Two small hardening changes to ProcessPdfJob:

  1. discard_on(RuntimeError) — permanently discards the job when a RuntimeError is raised, instead of letting Sidekiq retry it 25 times over ~21 days. The discard block logs the job_id and error message so failures stay observable without spamming retries.

  2. Guard failed status — the early-return guard that previously only covered "complete" now also covers "failed". This prevents a re-enqueued or accidentally re-triggered job from attempting to reprocess an import that already failed.

Incident context

A ProcessPdfJob has been failing and retrying since June 7. By June 22 it had reached retry_count=22. It fails every time with:

Failed to extract text from PDF: Invalid password ()
Could not convert PDF to images

This is a password-protected PDF — a deterministic, unrecoverable error. Each retry triggers PDF→image conversion via poppler/mini_magick, a known memory-leak risk on repeated failures (image buffers are allocated and abandoned). With 3 more retries pending before Sidekiq gives up, it would have continued retrying and leaking.

Why

  • RuntimeError in this job is almost always deterministic (e.g. invalid state, bad PDF format, wrong password). Retrying 25 times wastes resources and delays queue throughput with no chance of success.
  • The poppler/mini_magick PDF→image conversion path can leak memory on each failed attempt, making repeated retries actively harmful.
  • Without the failed guard, a duplicate enqueue or a background retry could clobber the failed status and re-run expensive AI processing on an import whose failure was already recorded and surfaced to the user.

Retry behaviour after this change

Exception Retries
RuntimeError (or subclass) 0 — discarded, error logged
ActiveJob::DeserializationError 0 — discarded (inherited from ApplicationJob)
ActiveRecord::Deadlocked 5 — exponential backoff (inherited from ApplicationJob)
Any other StandardError 25 — Sidekiq default

Testing

  • Verify a job that raises RuntimeError is discarded and not retried.
  • Verify a job enqueued against a failed import returns early without changing status.
  • Existing ProcessPdfJob tests should remain green.

Summary by CodeRabbit

Bug Fixes

  • PDF processing now handles errors much more gracefully: errors are now permanently resolved with detailed logging for troubleshooting purposes, preventing endless retries and reducing overall system strain and unnecessary resource usage
  • Enhanced processing logic to prevent unnecessary reprocessing of both completed and failed PDF imports, improving system reliability, stability and overall performance

Add discard_on(RuntimeError) to drop the job immediately instead of
exhausting 25 Sidekiq retries on deterministic errors.

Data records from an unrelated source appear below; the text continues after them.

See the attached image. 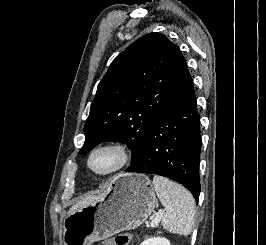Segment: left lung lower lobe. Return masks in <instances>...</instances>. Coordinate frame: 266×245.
<instances>
[{
    "label": "left lung lower lobe",
    "instance_id": "0a47b994",
    "mask_svg": "<svg viewBox=\"0 0 266 245\" xmlns=\"http://www.w3.org/2000/svg\"><path fill=\"white\" fill-rule=\"evenodd\" d=\"M200 150V116L187 69L151 123L139 159L126 171L170 178L186 187L198 201Z\"/></svg>",
    "mask_w": 266,
    "mask_h": 245
}]
</instances>
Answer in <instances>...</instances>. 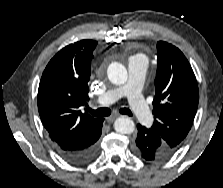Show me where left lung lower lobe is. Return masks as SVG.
I'll return each instance as SVG.
<instances>
[{
  "label": "left lung lower lobe",
  "instance_id": "left-lung-lower-lobe-1",
  "mask_svg": "<svg viewBox=\"0 0 223 188\" xmlns=\"http://www.w3.org/2000/svg\"><path fill=\"white\" fill-rule=\"evenodd\" d=\"M138 134L134 145L137 156L146 161H161L173 155L159 134L151 128L137 125Z\"/></svg>",
  "mask_w": 223,
  "mask_h": 188
}]
</instances>
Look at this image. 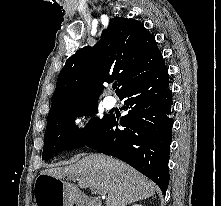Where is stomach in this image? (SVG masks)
Segmentation results:
<instances>
[{
  "mask_svg": "<svg viewBox=\"0 0 221 206\" xmlns=\"http://www.w3.org/2000/svg\"><path fill=\"white\" fill-rule=\"evenodd\" d=\"M81 193L69 183L47 174H40L35 186V206H73Z\"/></svg>",
  "mask_w": 221,
  "mask_h": 206,
  "instance_id": "1",
  "label": "stomach"
}]
</instances>
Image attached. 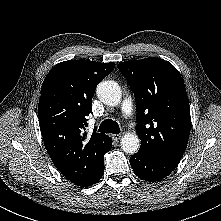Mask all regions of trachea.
<instances>
[{
  "instance_id": "obj_1",
  "label": "trachea",
  "mask_w": 221,
  "mask_h": 221,
  "mask_svg": "<svg viewBox=\"0 0 221 221\" xmlns=\"http://www.w3.org/2000/svg\"><path fill=\"white\" fill-rule=\"evenodd\" d=\"M99 132L118 134L120 133V128L117 122L112 119H106L100 124Z\"/></svg>"
}]
</instances>
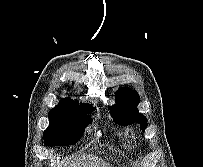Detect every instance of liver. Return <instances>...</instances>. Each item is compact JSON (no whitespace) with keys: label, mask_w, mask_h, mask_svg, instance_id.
Wrapping results in <instances>:
<instances>
[{"label":"liver","mask_w":203,"mask_h":167,"mask_svg":"<svg viewBox=\"0 0 203 167\" xmlns=\"http://www.w3.org/2000/svg\"><path fill=\"white\" fill-rule=\"evenodd\" d=\"M93 160H95V163L93 164L94 165L93 167H105V166H102V164L96 162V159H93ZM85 165H87V163L84 164L81 161H78V162L72 164L69 167H88V166H85ZM89 167H92V166H89Z\"/></svg>","instance_id":"obj_1"}]
</instances>
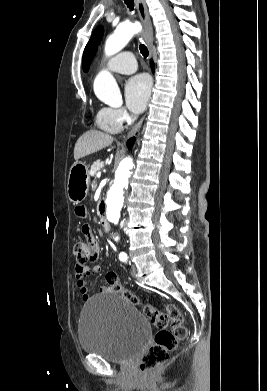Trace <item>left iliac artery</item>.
Listing matches in <instances>:
<instances>
[{
    "label": "left iliac artery",
    "instance_id": "1",
    "mask_svg": "<svg viewBox=\"0 0 267 391\" xmlns=\"http://www.w3.org/2000/svg\"><path fill=\"white\" fill-rule=\"evenodd\" d=\"M120 260L121 261H126L127 260V255L126 254H121L120 255Z\"/></svg>",
    "mask_w": 267,
    "mask_h": 391
}]
</instances>
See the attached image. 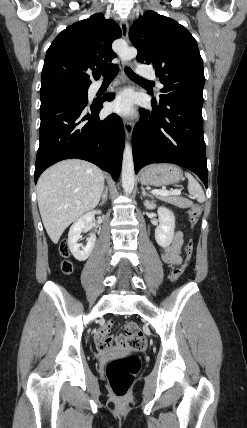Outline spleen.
Masks as SVG:
<instances>
[{
    "mask_svg": "<svg viewBox=\"0 0 247 428\" xmlns=\"http://www.w3.org/2000/svg\"><path fill=\"white\" fill-rule=\"evenodd\" d=\"M185 175L188 178L189 193L196 198L199 203H203L205 201V195L202 187L191 174L186 173Z\"/></svg>",
    "mask_w": 247,
    "mask_h": 428,
    "instance_id": "3e777b00",
    "label": "spleen"
}]
</instances>
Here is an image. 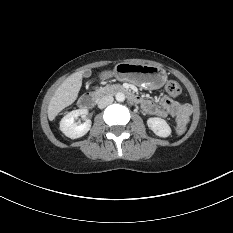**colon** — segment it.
<instances>
[{"instance_id":"obj_1","label":"colon","mask_w":233,"mask_h":233,"mask_svg":"<svg viewBox=\"0 0 233 233\" xmlns=\"http://www.w3.org/2000/svg\"><path fill=\"white\" fill-rule=\"evenodd\" d=\"M166 92L172 98L180 97L183 93L182 86L175 80H169L166 84ZM186 127H177L178 134L184 133Z\"/></svg>"}]
</instances>
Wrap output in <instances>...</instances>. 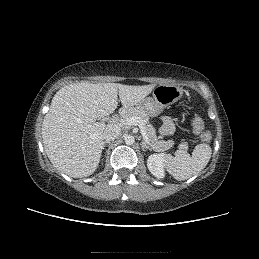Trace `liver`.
<instances>
[{"mask_svg": "<svg viewBox=\"0 0 259 259\" xmlns=\"http://www.w3.org/2000/svg\"><path fill=\"white\" fill-rule=\"evenodd\" d=\"M155 86L82 81L62 87L42 123L43 144L51 163L71 177L90 176L98 167L107 127L96 118L115 111L118 95L128 109L145 99Z\"/></svg>", "mask_w": 259, "mask_h": 259, "instance_id": "liver-1", "label": "liver"}]
</instances>
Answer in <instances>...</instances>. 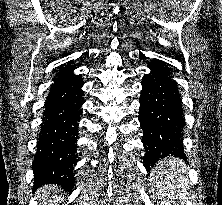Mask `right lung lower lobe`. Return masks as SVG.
Wrapping results in <instances>:
<instances>
[{
    "label": "right lung lower lobe",
    "mask_w": 222,
    "mask_h": 205,
    "mask_svg": "<svg viewBox=\"0 0 222 205\" xmlns=\"http://www.w3.org/2000/svg\"><path fill=\"white\" fill-rule=\"evenodd\" d=\"M74 68L61 70L51 86L45 104L33 169L34 190L55 183L70 191L74 186L78 121L82 114L81 75Z\"/></svg>",
    "instance_id": "obj_1"
}]
</instances>
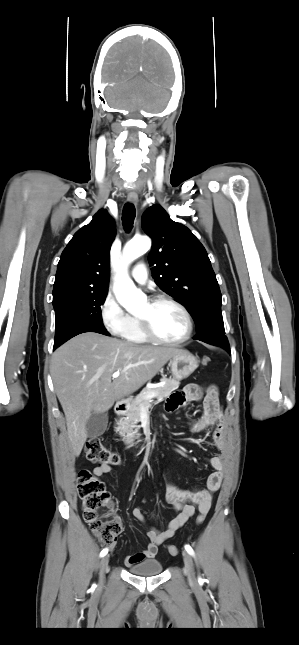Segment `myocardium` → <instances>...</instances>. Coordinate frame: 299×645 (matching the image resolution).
Returning <instances> with one entry per match:
<instances>
[{"label": "myocardium", "mask_w": 299, "mask_h": 645, "mask_svg": "<svg viewBox=\"0 0 299 645\" xmlns=\"http://www.w3.org/2000/svg\"><path fill=\"white\" fill-rule=\"evenodd\" d=\"M148 302L151 306H154L160 303L171 304L175 306L183 314L186 321V331L183 334V336H181L178 339L168 340V339H163L159 337L153 331L150 320L147 316L138 315L137 319H138L141 331L149 341L157 344H162V345H179L186 342L192 336L193 329H194L193 319L188 309L181 302L167 295L154 296L151 299H149Z\"/></svg>", "instance_id": "myocardium-1"}]
</instances>
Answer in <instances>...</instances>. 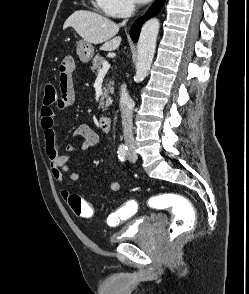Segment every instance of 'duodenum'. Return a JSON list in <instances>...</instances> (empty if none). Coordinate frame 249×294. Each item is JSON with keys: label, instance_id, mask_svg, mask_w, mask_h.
I'll use <instances>...</instances> for the list:
<instances>
[{"label": "duodenum", "instance_id": "1", "mask_svg": "<svg viewBox=\"0 0 249 294\" xmlns=\"http://www.w3.org/2000/svg\"><path fill=\"white\" fill-rule=\"evenodd\" d=\"M96 125L101 131L109 132L111 129V118L106 115H101L97 117Z\"/></svg>", "mask_w": 249, "mask_h": 294}]
</instances>
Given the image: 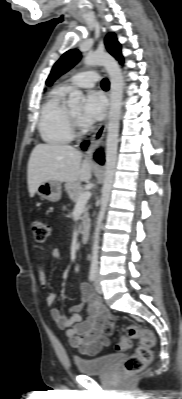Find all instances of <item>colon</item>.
I'll return each instance as SVG.
<instances>
[{"label":"colon","mask_w":182,"mask_h":399,"mask_svg":"<svg viewBox=\"0 0 182 399\" xmlns=\"http://www.w3.org/2000/svg\"><path fill=\"white\" fill-rule=\"evenodd\" d=\"M31 234L35 242L43 243L50 234V226L40 217H33L31 220ZM139 340V346L135 353L128 357L123 364V372L126 375H133L141 372L152 360L153 347L155 346V335L147 328L138 325H128L123 336L116 343L117 350H127L132 345V340Z\"/></svg>","instance_id":"1"}]
</instances>
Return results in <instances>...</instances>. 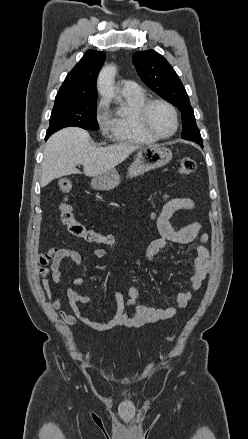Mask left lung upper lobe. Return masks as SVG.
Instances as JSON below:
<instances>
[{"label": "left lung upper lobe", "mask_w": 248, "mask_h": 439, "mask_svg": "<svg viewBox=\"0 0 248 439\" xmlns=\"http://www.w3.org/2000/svg\"><path fill=\"white\" fill-rule=\"evenodd\" d=\"M133 62L141 80L181 111L183 125L181 138L196 142L203 147L189 97L173 67L162 55L153 50L136 52Z\"/></svg>", "instance_id": "obj_1"}]
</instances>
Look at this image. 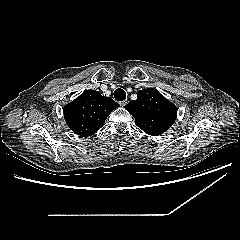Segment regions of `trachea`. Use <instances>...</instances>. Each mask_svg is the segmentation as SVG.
<instances>
[{"label":"trachea","mask_w":240,"mask_h":240,"mask_svg":"<svg viewBox=\"0 0 240 240\" xmlns=\"http://www.w3.org/2000/svg\"><path fill=\"white\" fill-rule=\"evenodd\" d=\"M114 97L117 101H124L126 99V92L123 89L118 88L114 91Z\"/></svg>","instance_id":"1"}]
</instances>
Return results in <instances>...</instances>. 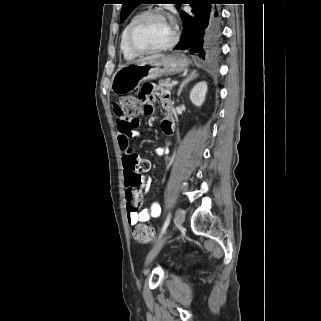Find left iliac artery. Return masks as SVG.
Returning a JSON list of instances; mask_svg holds the SVG:
<instances>
[{"instance_id": "44dca946", "label": "left iliac artery", "mask_w": 321, "mask_h": 321, "mask_svg": "<svg viewBox=\"0 0 321 321\" xmlns=\"http://www.w3.org/2000/svg\"><path fill=\"white\" fill-rule=\"evenodd\" d=\"M170 214L167 216V218H166V220H165V222H164V225H163V227H162V230H161V233H160V235H159V238H158V240L163 236V234L165 233V231H166V229H167V227H168V225H169V223H170ZM157 240V241H158Z\"/></svg>"}]
</instances>
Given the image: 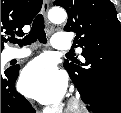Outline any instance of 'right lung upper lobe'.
I'll use <instances>...</instances> for the list:
<instances>
[{
  "label": "right lung upper lobe",
  "mask_w": 121,
  "mask_h": 113,
  "mask_svg": "<svg viewBox=\"0 0 121 113\" xmlns=\"http://www.w3.org/2000/svg\"><path fill=\"white\" fill-rule=\"evenodd\" d=\"M41 6L42 0H1V32L24 34L22 27L32 22ZM5 42L1 36V52Z\"/></svg>",
  "instance_id": "obj_1"
}]
</instances>
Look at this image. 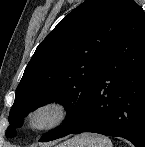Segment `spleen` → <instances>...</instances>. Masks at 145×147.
Masks as SVG:
<instances>
[{"label":"spleen","mask_w":145,"mask_h":147,"mask_svg":"<svg viewBox=\"0 0 145 147\" xmlns=\"http://www.w3.org/2000/svg\"><path fill=\"white\" fill-rule=\"evenodd\" d=\"M67 147H113L111 140L99 134L83 133L70 140Z\"/></svg>","instance_id":"3e777b00"}]
</instances>
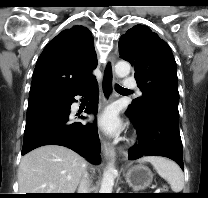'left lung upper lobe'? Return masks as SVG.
I'll return each mask as SVG.
<instances>
[{
  "instance_id": "1",
  "label": "left lung upper lobe",
  "mask_w": 208,
  "mask_h": 198,
  "mask_svg": "<svg viewBox=\"0 0 208 198\" xmlns=\"http://www.w3.org/2000/svg\"><path fill=\"white\" fill-rule=\"evenodd\" d=\"M119 54L135 70L142 97L129 105L126 114L141 119L148 110L161 109L179 120L176 63L168 44L145 25H136L119 39Z\"/></svg>"
}]
</instances>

The block logs
job_id and message for observability.

Widen the early-return guard from status == "complete" to also cover
"failed", preventing re-processing of already-failed imports.
@coderabbitai

coderabbitai Bot commented Jun 22, 2026

Copy link
Copy Markdown
Contributor

Review Change Stack

No actionable comments were generated in the recent review. 🎉

ℹ️ Recent review info
⚙️ Run configuration

Configuration used: defaults

Review profile: CHILL

Plan: Pro

Run ID: c9001ad9-5a3a-44b2-a638-bd699c37e110

📥 Commits

Reviewing files that changed from the base of the PR and between fdcd0c7 and e8e9796.

📒 Files selected for processing (1)
  • app/jobs/process_pdf_job.rb

📝 Walkthrough

Walkthrough

ProcessPdfJob adds a discard_on(RuntimeError) handler that logs and permanently discards the job on runtime errors. The perform method's early-exit guard is extended from checking only "complete" status to also skipping imports with "failed" status.

Changes

PDF Job Error Handling

Layer / File(s) Summary
RuntimeError discard handler and failed-status early exit
app/jobs/process_pdf_job.rb
Adds discard_on(RuntimeError) with a logging block for permanent discard, and updates perform's guard to early-return when pdf_import.status is in ["complete", "failed"] instead of only "complete".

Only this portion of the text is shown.